**EXERCISE INSTRUCTIONS:** For each line in the data below that holds "Брюки", return a copy.

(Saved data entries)
::::
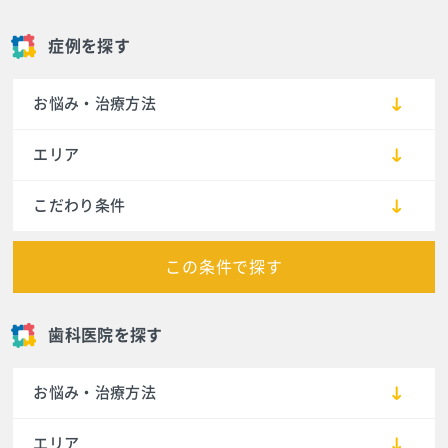
症例を探す
お悩み・治療方法
エリア
こだわり条件
この条件で探す
歯科医院を探す
お悩み・治療方法
エリア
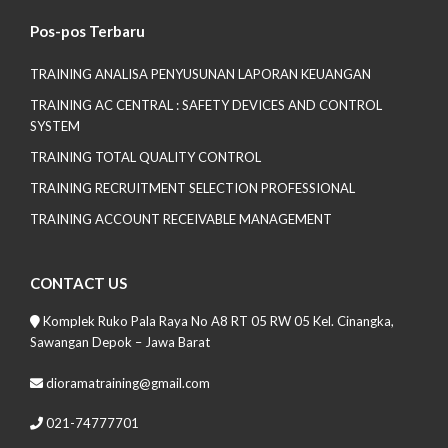
Pos-pos Terbaru
TRAINING ANALISA PENYUSUNAN LAPORAN KEUANGAN
TRAINING AC CENTRAL : SAFETY DEVICES AND CONTROL
SYSTEM
TRAINING TOTAL QUALITY CONTROL
TRAINING RECRUITMENT SELECTION PROFESSIONAL
TRAINING ACCOUNT RECEIVABLE MANAGEMENT
CONTACT US
Komplek Ruko Pala Raya No A8 RT 05 RW 05 Kel. Cinangka,
Sawangan Depok – Jawa Barat
dioramatraining@gmail.com
021-74777701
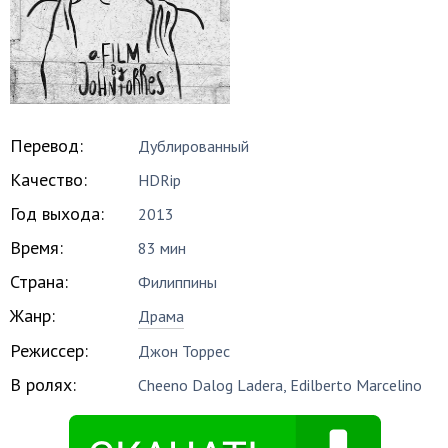
Перевод:
Дублированный
Качество:
HDRip
Год выхода:
2013
Время:
83 мин
Страна:
Филиппины
Жанр:
Драма
Режиссер:
Джон Торрес
В ролях:
Cheeno Dalog Ladera
,
Edilberto Marcelino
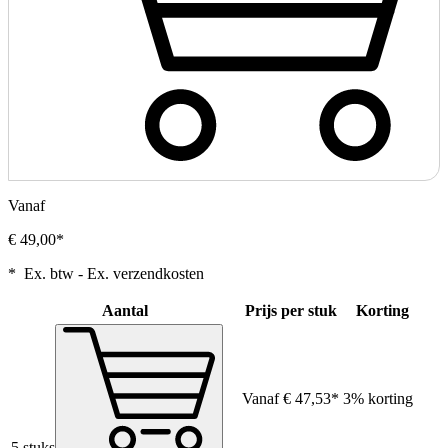
Vanaf
€ 49,00*
* Ex. btw - Ex. verzendkosten
Aantal
Prijs per stuk
Korting
Vanaf
€ 47,53*
3% korting
5 stuks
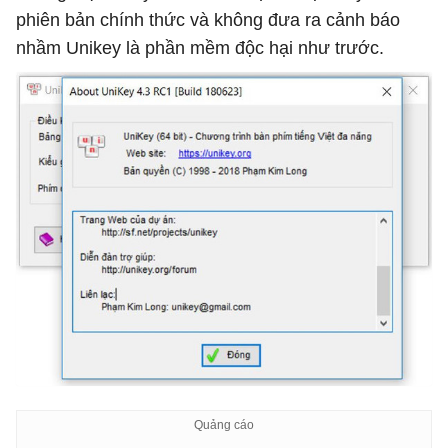
phiên bản chính thức và không đưa ra cảnh báo
nhầm Unikey là phần mềm độc hại như trước.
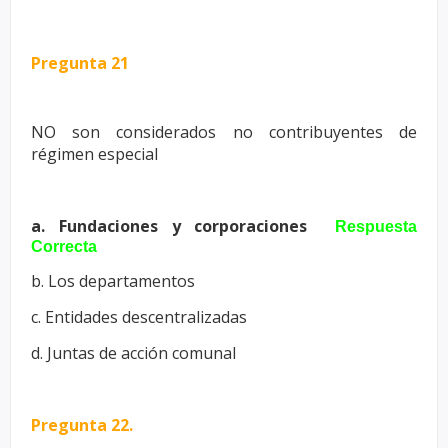
Pregunta 21
NO son considerados no contribuyentes de
régimen especial
a. Fundaciones y corporaciones
Respuesta
Correcta
b. Los departamentos
c. Entidades descentralizadas
d. Juntas de acción comunal
Pregunta 22.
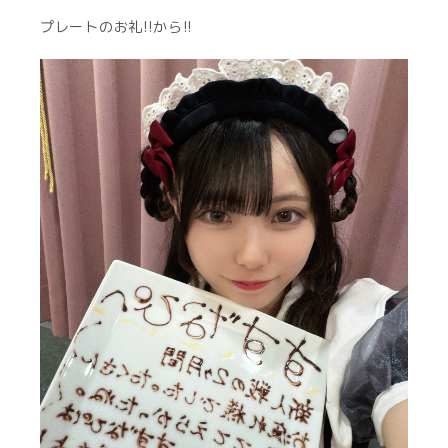
プレートのお礼!!から!!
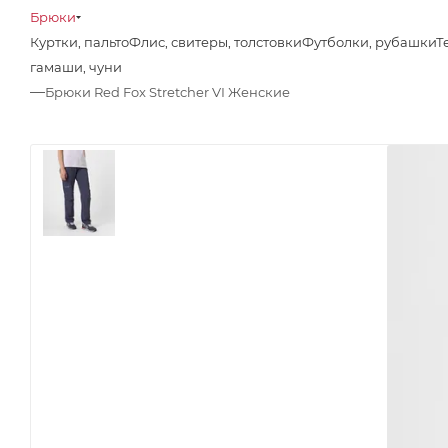
Брюки
Куртки, пальто
Флис, свитеры, толстовки
Футболки, рубашки
Т
гамаши, чуни
—
Брюки Red Fox Stretcher VI Женские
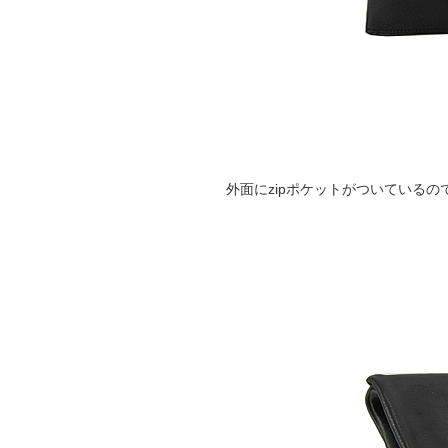
外面にzipポケットがついている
::::
**RESULT:**
Брюки
Брюки Red Fox Stretcher VI Женские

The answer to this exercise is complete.